*** Begin section ***

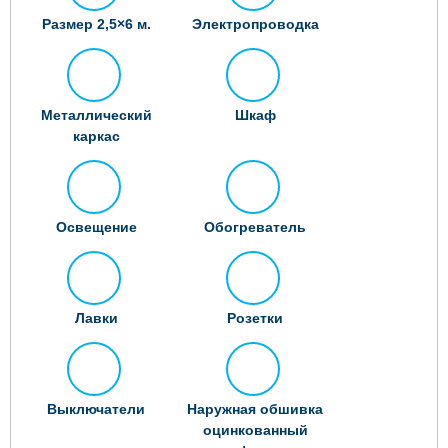
Размер 2,5×6 м.
Электропроводка
Металлический
Шкаф
каркас
Освещение
Обогреватель
Лавки
Розетки
Выключатели
Наружная обшивка
оцинкованный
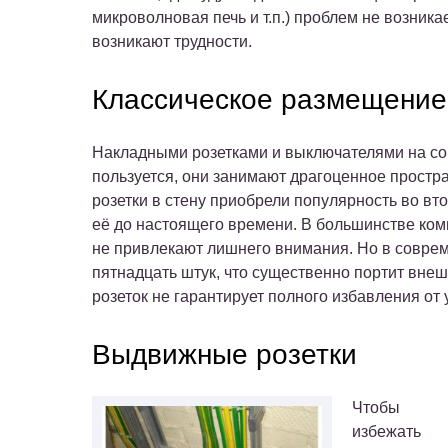
микроволновая печь и т.п.) проблем не возник
возникают трудности.
Классическое размещение
Накладными розетками и выключателями на сов
пользуется, они занимают драгоценное простр
розетки в стену приобрели популярность во вт
её до настоящего времени. В большинстве ком
не привлекают лишнего внимания. Но в соврем
пятнадцать штук, что существенно портит внеш
розеток не гарантирует полного избавления от 
Выдвижные розетки
Чтобы
избежать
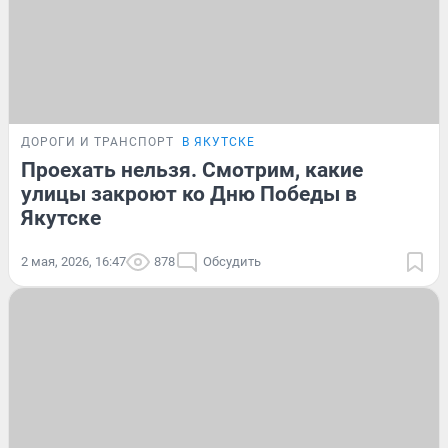
ДОРОГИ И ТРАНСПОРТ
В ЯКУТСКЕ
Проехать нельзя. Смотрим, какие
улицы закроют ко Дню Победы в
Якутске
2 мая, 2026, 16:47
878
Обсудить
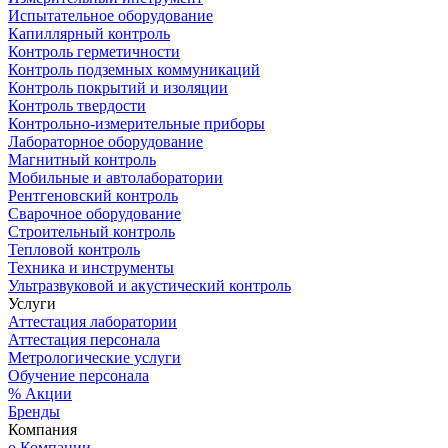
Испытательное оборудование
Капиллярный контроль
Контроль герметичности
Контроль подземных коммуникаций
Контроль покрытий и изоляции
Контроль твердости
Контрольно-измерительные приборы
Лабораторное оборудование
Магнитный контроль
Мобильные и автолаборатории
Рентгеновский контроль
Сварочное оборудование
Строительный контроль
Тепловой контроль
Техника и инструменты
Ультразвуковой и акустический контроль
Услуги
Аттестация лаборатории
Аттестация персонала
Метрологические услуги
Обучение персонала
% Акции
Бренды
Компания
о Компании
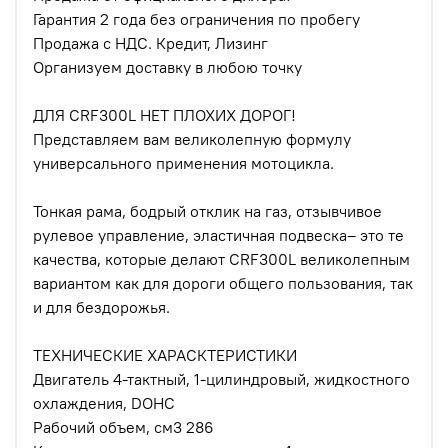
Гарантия 2 года без ограничения по пробегу
Продажа с НДС. Кредит, Лизинг
Организуем доставку в любою точку
ДЛЯ CRF300L НЕТ ПЛОХИХ ДОРОГ!
Представляем вам великолепную формулу
универсального применения мотоцикла.
Тонкая рама, бодрый отклик на газ, отзывчивое
рулевое управление, эластичная подвеска– это те
качества, которые делают CRF300L великолепным
вариантом как для дороги общего пользования, так
и для бездорожья.
ТЕХНИЧЕСКИЕ ХАРАСКТЕРИСТИКИ
Двигатель 4-тактный, 1-цилиндровый, жидкостного
охлаждения, DOHC
Рабочий объем, см3 286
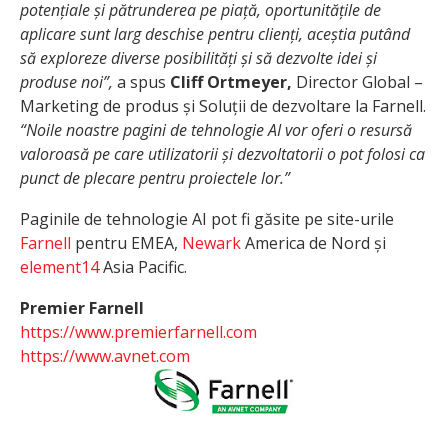
potențiale și pătrunderea pe piață, oportunitățile de
aplicare sunt larg deschise pentru clienți, aceștia putând
să exploreze diverse posibilități și să dezvolte idei și
produse noi”,
a spus
Cliff Ortmeyer,
Director Global –
Marketing de produs și Soluții de dezvoltare la Farnell.
“Noile noastre pagini de tehnologie AI vor oferi o resursă
valoroasă pe care utilizatorii și dezvoltatorii o pot folosi ca
punct de plecare pentru proiectele lor.”
Paginile de tehnologie AI pot fi găsite pe site-urile
Farnell
pentru EMEA,
Newark
America de Nord și
element14
Asia Pacific.
Premier Farnell
https://www.premierfarnell.com
https://www.avnet.com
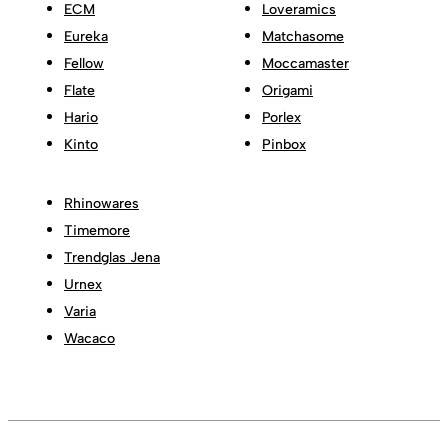
ECM
Loveramics
Eureka
Matchasome
Fellow
Moccamaster
Flate
Origami
Hario
Porlex
Kinto
Pinbox
Rhinowares
Timemore
Trendglas Jena
Urnex
Varia
Wacaco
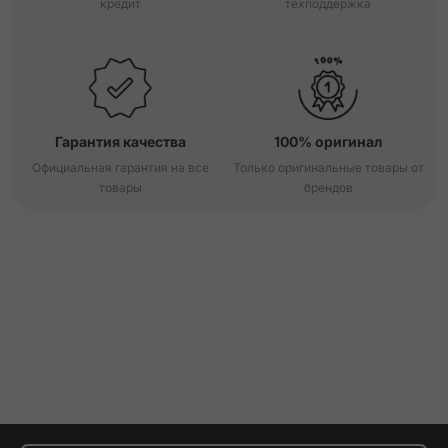
кредит
техподдержка
Гарантия качества
100% оригинал
Официальная гарантия на все
Только оригинальные товары от
товары
брендов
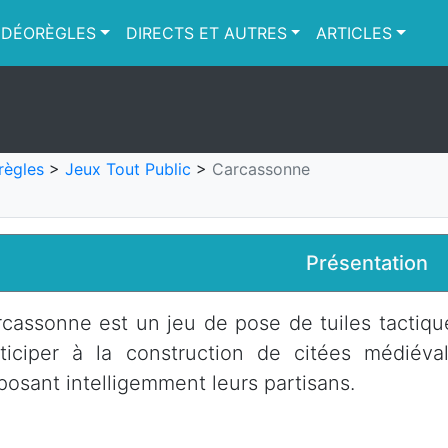
IDÉORÈGLES
DIRECTS ET AUTRES
ARTICLES
règles
>
Jeux Tout Public
>
Carcassonne
Présentation
cassonne est un jeu de pose de tuiles tactiqu
rticiper à la construction de citées médiév
posant intelligemment leurs partisans.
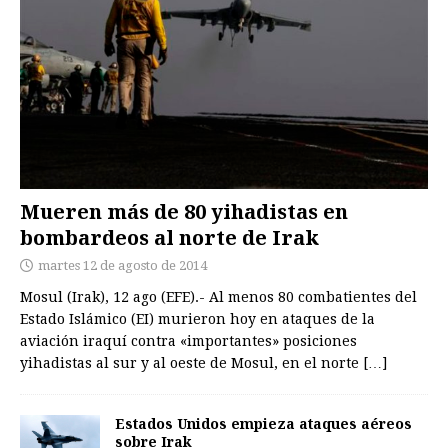
Mueren más de 80 yihadistas en
bombardeos al norte de Irak
martes 12 de agosto de 2014
Mosul (Irak), 12 ago (EFE).- Al menos 80 combatientes del
Estado Islámico (EI) murieron hoy en ataques de la
aviación iraquí contra «importantes» posiciones
yihadistas al sur y al oeste de Mosul, en el norte
[…]
Estados Unidos empieza ataques aéreos
sobre Irak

*** End section ***

▸ Try it
Please restate, word for word, the lines from the one with "posant intelligemment leurs partisans." through the final line of the material, both included, and omit the pictures.

▸ Exercise result
posant intelligemment leurs partisans.
Mueren más de 80 yihadistas en
bombardeos al norte de Irak
martes 12 de agosto de 2014
Mosul (Irak), 12 ago (EFE).- Al menos 80 combatientes del
Estado Islámico (EI) murieron hoy en ataques de la
aviación iraquí contra «importantes» posiciones
yihadistas al sur y al oeste de Mosul, en el norte
[…]
Estados Unidos empieza ataques aéreos
sobre Irak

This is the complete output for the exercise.